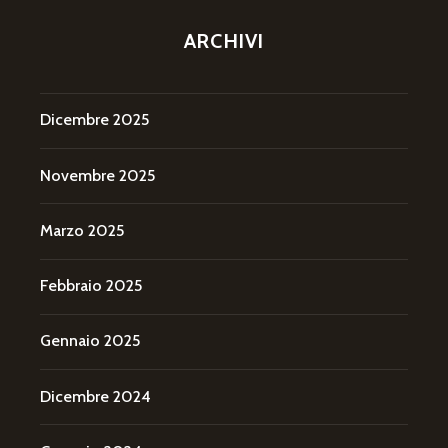
ARCHIVI
Dicembre 2025
Novembre 2025
Marzo 2025
Febbraio 2025
Gennaio 2025
Dicembre 2024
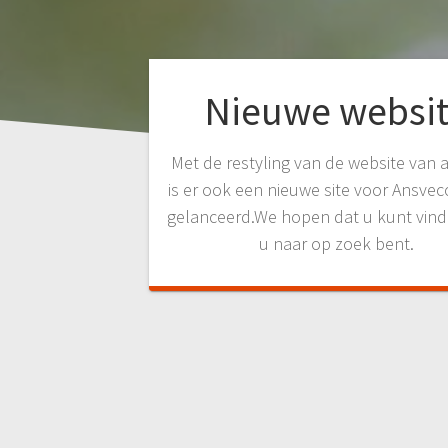
Nieuwe websi
Met de restyling van de website van 
is er ook een nieuwe site voor Ansvec
gelanceerd.We hopen dat u kunt vin
u naar op zoek bent.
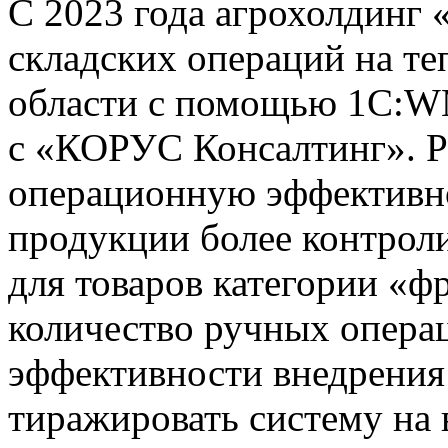
С 2023 года агрохолдинг 
складских операций на т
области с помощью 1С:WM
с «КОРУС Консалтинг». Р
операционную эффективно
продукции более контрол
для товаров категории «
количество ручных операц
эффективности внедрения
тиражировать систему на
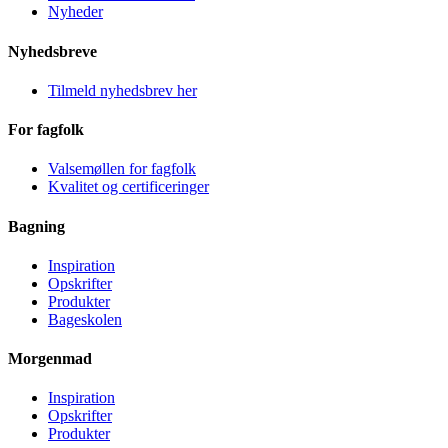
Nyheder
Nyhedsbreve
Tilmeld nyhedsbrev her
For fagfolk
Valsemøllen for fagfolk
Kvalitet og certificeringer
Bagning
Inspiration
Opskrifter
Produkter
Bageskolen
Morgenmad
Inspiration
Opskrifter
Produkter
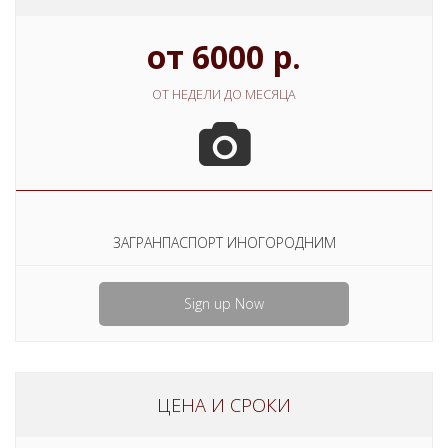
от 6000 р.
ОТ НЕДЕЛИ ДО МЕСЯЦА
ЗАГРАНПАСПОРТ ИНОГОРОДНИМ
Sign up Now
ЦЕНА И СРОКИ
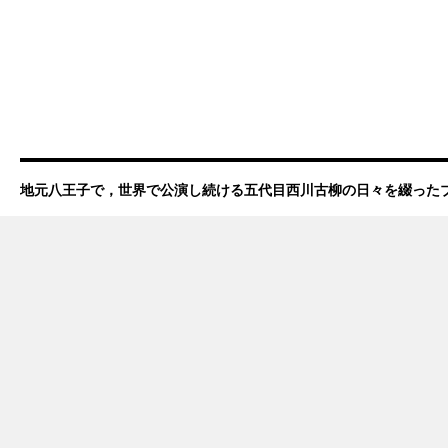
地元八王子で，世界で公演し続ける五代目西川古柳の日々を綴った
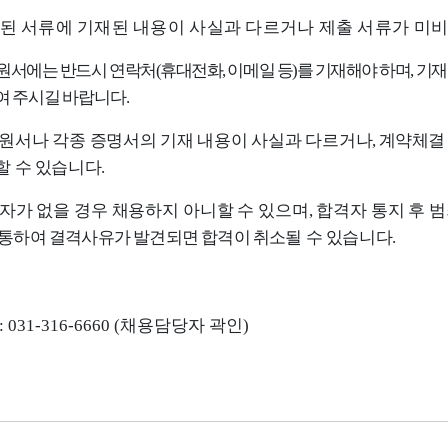
된 서류에 기재된 내용이 사실과 다르거나 제출 서류가 미
원서에는 반드시 연락처
(
휴대전화
,
이메일 등
)
를 기재해야 하며
,
기재
여 주시길 바랍니다
.
원서나 각종 증명서의 기재 내용이 사실과 다르거나
,
계약체결
할 수 있습니다
.
자가 없을 경우 채용하지 아니할 수 있으며
,
합격자 통지 후 
 통하여 결격사유가 발견되면 합격이 취소
될 수 있습니다
.
: 031-316-6660 (
채용담당자 곽인
)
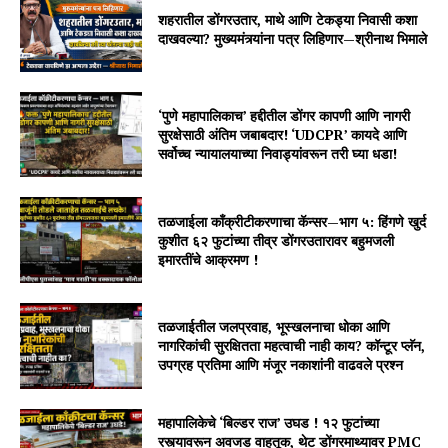
शहरातील डोंगरउतार, माथे आणि टेकड्या निवासी कशा
दाखवल्या? मुख्यमंत्र्यांना पत्र लिहिणार—श्रीनाथ भिमाले
‘पुणे महापालिकाच’ हद्दीतील डोंगर कापणी आणि नागरी
सुरक्षेसाठी अंतिम जबाबदार! ‘UDCPR’ कायदे आणि
सर्वोच्च न्यायालयाच्या निवाड्यांवरून तरी घ्या धडा!
तळजाईला काँक्रीटीकरणाचा कॅन्सर—भाग ५: हिंगणे खुर्द
कुशीत ६२ फुटांच्या तीव्र डोंगरउतारावर बहुमजली
इमारतींचे आक्रमण !
तळजाईतील जलप्रवाह, भूस्खलनाचा धोका आणि
नागरिकांची सुरक्षितता महत्वाची नाही काय? कॉन्टूर प्लॅन,
उपग्रह प्रतिमा आणि मंजूर नकाशांनी वाढवले प्रश्न
महापालिकेचे ‘बिल्डर राज’ उघड ! १२ फुटांच्या
रस्त्यावरून अवजड वाहतूक, थेट डोंगरमाथ्यावर PMC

§ §

The material above holds pictures; leave them out and set down exactly the lines from the line with "Nyhedsbreve" to the line with "Sign up Now", both included.

» **Expected output**
Nyhedsbreve
Tilmeld nyhedsbrev her
For fagfolk
Valsemøllen for fagfolk
Kvalitet og certificeringer
Bagning
Inspiration
Opskrifter
Produkter
Bageskolen
Morgenmad
Inspiration
Opskrifter
Produkter
от 6000 р.
ОТ НЕДЕЛИ ДО МЕСЯЦА
ЗАГРАНПАСПОРТ ИНОГОРОДНИМ
Sign up Now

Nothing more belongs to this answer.